= Beginning of Section =

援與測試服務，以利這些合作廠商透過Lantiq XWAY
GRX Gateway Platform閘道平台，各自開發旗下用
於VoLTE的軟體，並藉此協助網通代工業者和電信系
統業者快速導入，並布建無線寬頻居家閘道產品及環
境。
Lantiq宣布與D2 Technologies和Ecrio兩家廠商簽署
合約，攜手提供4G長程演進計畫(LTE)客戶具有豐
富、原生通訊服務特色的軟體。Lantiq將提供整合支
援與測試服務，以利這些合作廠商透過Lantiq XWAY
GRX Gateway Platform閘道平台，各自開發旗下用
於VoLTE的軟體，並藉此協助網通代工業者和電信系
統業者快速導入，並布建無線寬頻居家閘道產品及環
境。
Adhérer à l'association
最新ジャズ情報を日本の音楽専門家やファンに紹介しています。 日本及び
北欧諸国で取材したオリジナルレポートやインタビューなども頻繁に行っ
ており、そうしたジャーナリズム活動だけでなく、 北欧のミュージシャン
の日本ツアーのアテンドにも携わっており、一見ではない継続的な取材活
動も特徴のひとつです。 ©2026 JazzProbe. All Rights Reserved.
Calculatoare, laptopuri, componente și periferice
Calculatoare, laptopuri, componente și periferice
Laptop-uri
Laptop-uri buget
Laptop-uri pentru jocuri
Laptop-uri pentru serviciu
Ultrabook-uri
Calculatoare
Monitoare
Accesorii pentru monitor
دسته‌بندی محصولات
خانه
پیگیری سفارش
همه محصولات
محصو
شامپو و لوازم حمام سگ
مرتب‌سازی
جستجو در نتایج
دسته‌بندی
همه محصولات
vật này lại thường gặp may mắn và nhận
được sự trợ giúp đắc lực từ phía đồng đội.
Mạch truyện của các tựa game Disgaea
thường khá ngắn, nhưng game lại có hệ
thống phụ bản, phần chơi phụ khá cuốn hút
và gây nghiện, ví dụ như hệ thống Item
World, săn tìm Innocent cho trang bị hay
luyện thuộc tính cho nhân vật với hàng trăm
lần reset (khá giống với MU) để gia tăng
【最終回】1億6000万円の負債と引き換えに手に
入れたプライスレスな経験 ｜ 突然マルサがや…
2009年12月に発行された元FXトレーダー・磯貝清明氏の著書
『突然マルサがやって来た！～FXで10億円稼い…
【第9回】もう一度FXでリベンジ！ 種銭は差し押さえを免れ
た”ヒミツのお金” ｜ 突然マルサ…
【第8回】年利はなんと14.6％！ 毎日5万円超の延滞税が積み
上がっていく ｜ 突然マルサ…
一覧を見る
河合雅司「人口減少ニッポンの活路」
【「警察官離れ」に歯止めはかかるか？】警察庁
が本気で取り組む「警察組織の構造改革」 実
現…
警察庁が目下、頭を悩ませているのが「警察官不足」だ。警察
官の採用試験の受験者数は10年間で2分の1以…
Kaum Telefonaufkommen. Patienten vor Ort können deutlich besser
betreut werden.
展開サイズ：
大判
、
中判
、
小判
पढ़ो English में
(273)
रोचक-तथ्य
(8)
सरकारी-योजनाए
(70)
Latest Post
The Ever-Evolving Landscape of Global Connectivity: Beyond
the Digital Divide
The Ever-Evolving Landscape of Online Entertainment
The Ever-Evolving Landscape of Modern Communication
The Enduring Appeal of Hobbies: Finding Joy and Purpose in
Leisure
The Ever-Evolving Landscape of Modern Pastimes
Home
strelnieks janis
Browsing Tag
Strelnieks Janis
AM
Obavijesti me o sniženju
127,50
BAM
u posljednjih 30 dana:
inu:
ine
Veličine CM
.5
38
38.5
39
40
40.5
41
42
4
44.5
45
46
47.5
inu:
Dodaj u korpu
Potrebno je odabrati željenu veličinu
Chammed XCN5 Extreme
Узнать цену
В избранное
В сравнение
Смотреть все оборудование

= End of Section =

• Directions:
Using the records above, restate word for word the lines from the one with "World, săn tìm Innocent cho trang bị hay" through the one with "河合雅司「人口減少ニッポンの活路」", both included.

• Answer space:
World, săn tìm Innocent cho trang bị hay
luyện thuộc tính cho nhân vật với hàng trăm
lần reset (khá giống với MU) để gia tăng
【最終回】1億6000万円の負債と引き換えに手に
入れたプライスレスな経験 ｜ 突然マルサがや…
2009年12月に発行された元FXトレーダー・磯貝清明氏の著書
『突然マルサがやって来た！～FXで10億円稼い…
【第9回】もう一度FXでリベンジ！ 種銭は差し押さえを免れ
た”ヒミツのお金” ｜ 突然マルサ…
【第8回】年利はなんと14.6％！ 毎日5万円超の延滞税が積み
上がっていく ｜ 突然マルサ…
一覧を見る
河合雅司「人口減少ニッポンの活路」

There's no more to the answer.